Feeding Problems in Typically Developing Young Children, a Population-Based Study

Children (Basel). 2021 May 13;8(5):388. doi: 10.3390/children8050388.

Abstract

Feeding problems have been estimated to occur in approximately 25-45% of normally developing children. The aim of this study was to investigate the prevalence of feeding problems in typically developing young children in Greece. Child feeding behavior, parents' feelings about their child's feeding patterns, and parental feeding practices were also explored. Parents completed the Greek version of the Behavioral Pediatrics Feeding Assessment Scale (BPFAS). Data on 742 healthy, typically developing children aged two to seven years are presented.
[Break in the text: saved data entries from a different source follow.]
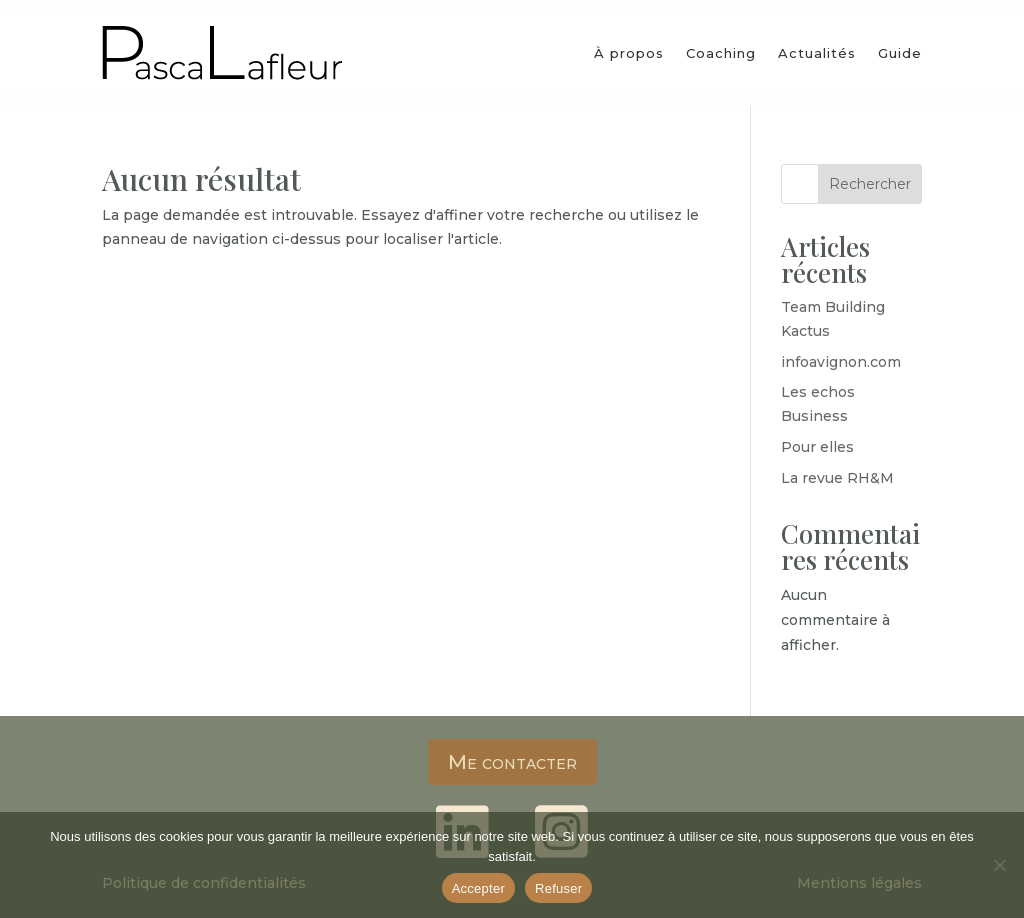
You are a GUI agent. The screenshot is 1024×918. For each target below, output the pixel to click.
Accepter (478, 888)
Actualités (817, 53)
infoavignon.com (841, 362)
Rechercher (870, 184)
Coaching (721, 53)
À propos (629, 53)
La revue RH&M (837, 478)
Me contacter (512, 762)
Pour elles (817, 447)
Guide (900, 53)
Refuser (558, 888)
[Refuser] (999, 865)
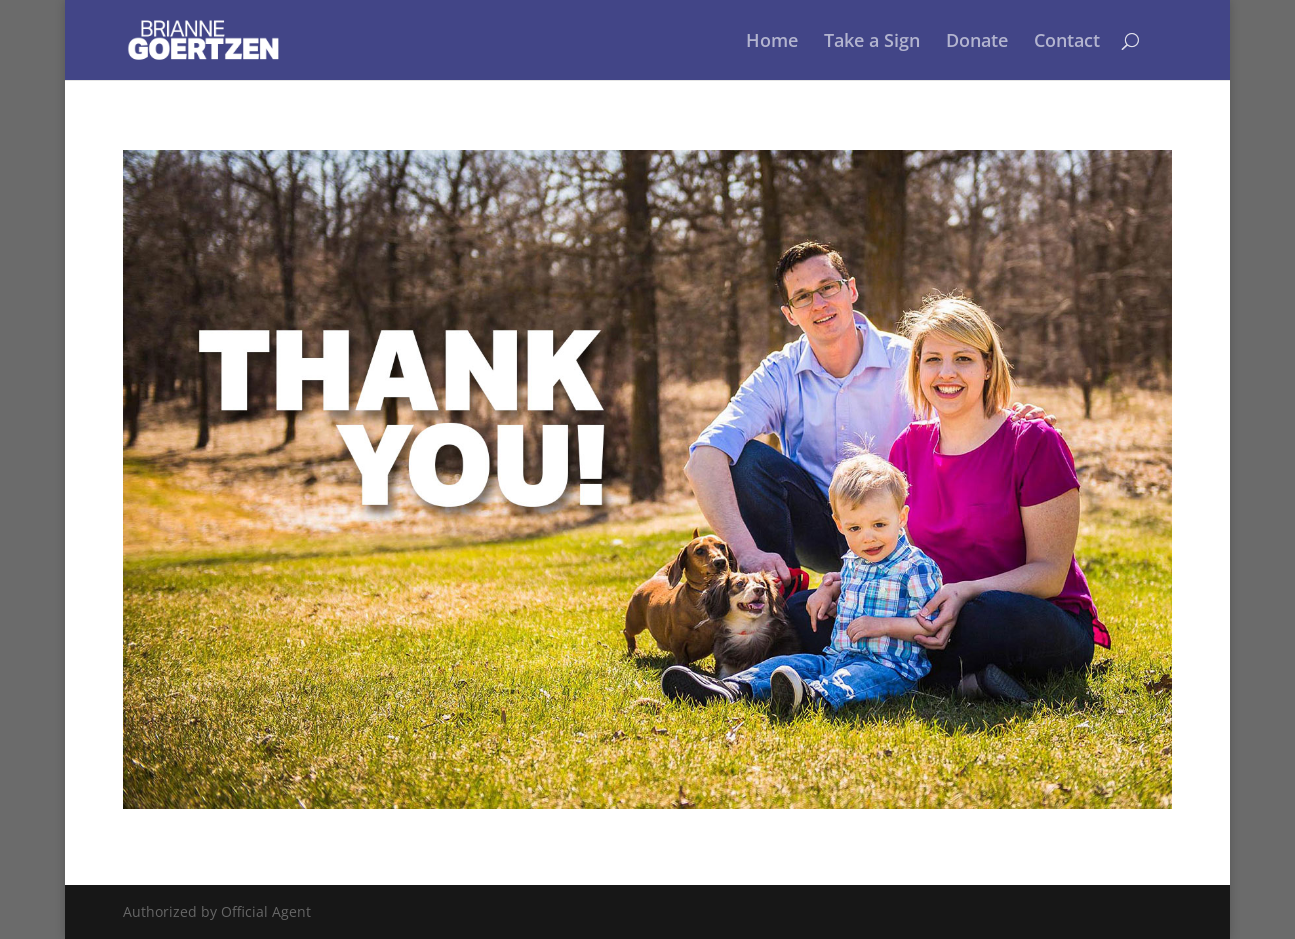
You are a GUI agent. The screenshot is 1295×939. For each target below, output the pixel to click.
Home (772, 42)
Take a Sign (872, 42)
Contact (1067, 42)
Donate (977, 42)
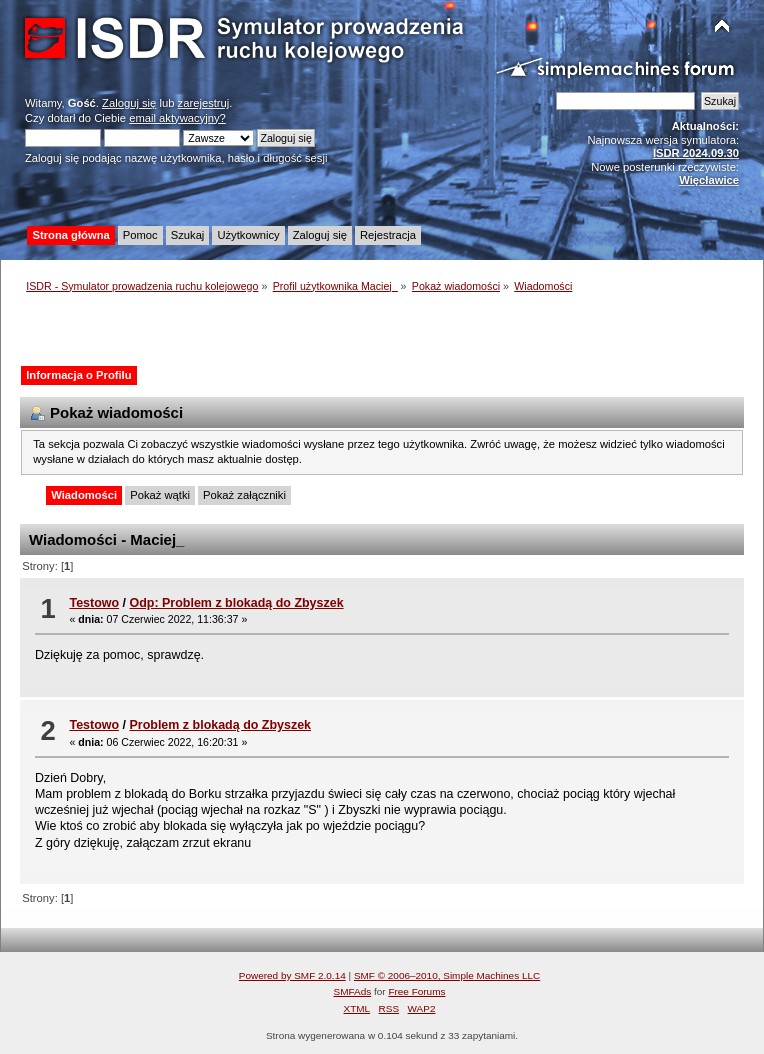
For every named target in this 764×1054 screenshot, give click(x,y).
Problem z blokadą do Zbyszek (221, 725)
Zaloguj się (129, 103)
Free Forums (416, 991)
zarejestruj (204, 103)
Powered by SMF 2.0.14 (292, 975)
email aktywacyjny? (177, 118)
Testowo (94, 603)
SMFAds (353, 991)
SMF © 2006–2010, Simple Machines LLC (447, 975)
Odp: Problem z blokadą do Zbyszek (237, 603)
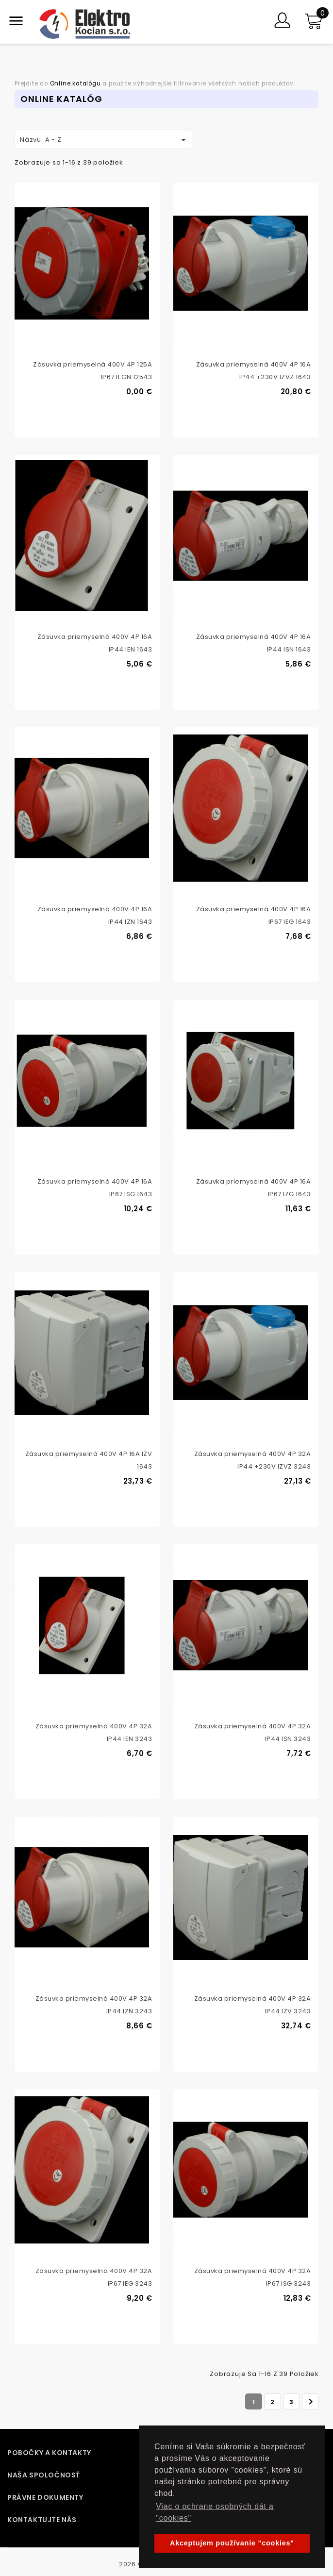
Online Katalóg (61, 99)
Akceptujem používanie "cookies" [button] (232, 2543)
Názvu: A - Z (104, 140)
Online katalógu (75, 83)
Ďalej (310, 2402)
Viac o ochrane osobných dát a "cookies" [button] (215, 2512)
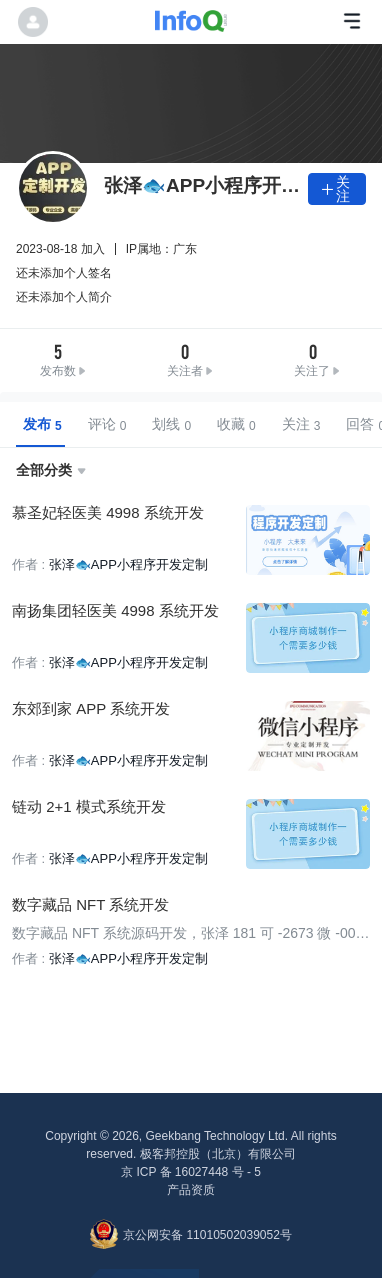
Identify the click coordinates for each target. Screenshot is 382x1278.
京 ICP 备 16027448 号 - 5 (191, 1172)
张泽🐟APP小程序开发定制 (128, 564)
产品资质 (191, 1190)
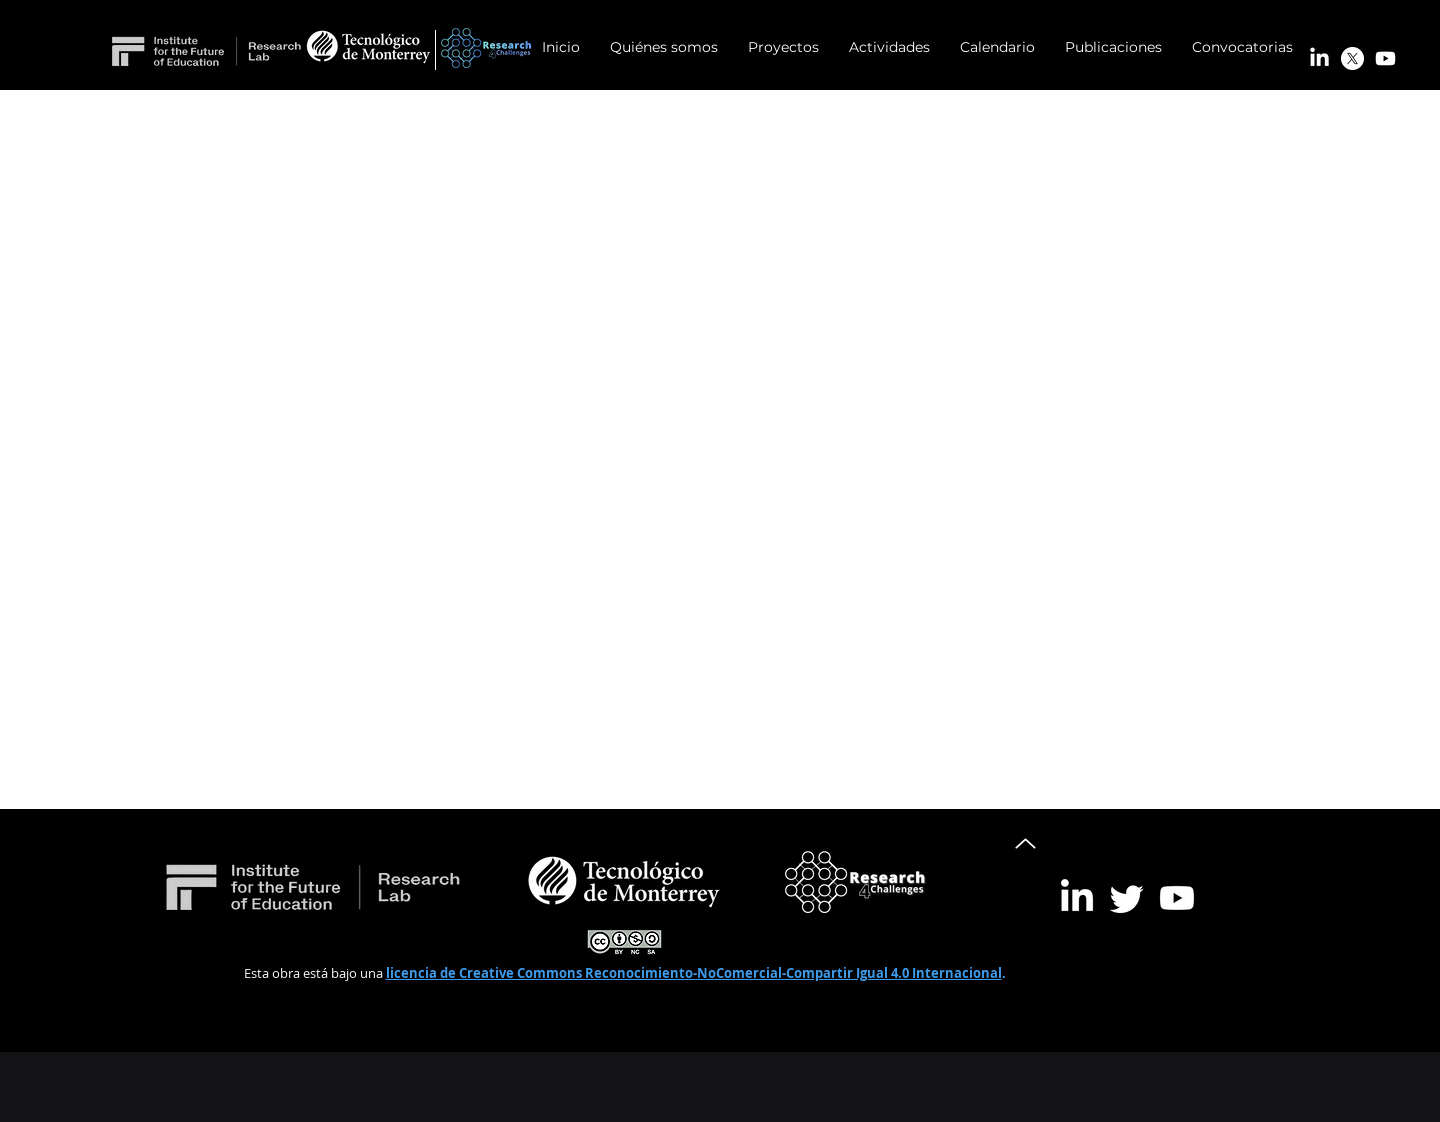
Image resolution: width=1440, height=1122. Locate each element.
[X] (1352, 58)
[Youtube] (1385, 58)
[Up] (1025, 843)
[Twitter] (1127, 898)
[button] (783, 47)
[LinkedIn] (1319, 58)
Overall, the majority of children in the sample showed high frequency of desirable mealtime behaviors and low frequency of undesirable mealtime behaviors. However, a significant proportion of the cohort presented with food neophobia and low consumption of vegetables. When applying test cut-off scores, it was found that 8.2% of the sample had abnormal Total Frequency Score (TFS) and 26.6% had abnormal Total Problem Score (TPS). The study showed that parent-reported feeding problems are quite common in children of typical development in Greece. Moreover, while the majority of the sample displayed a high frequency of favorable behaviors, specific child feeding behaviors are amenable to improvement.

Keywords: consumption of vegetables; feeding problems; food intake; food neophobia; healthy children; prevalence; typical development.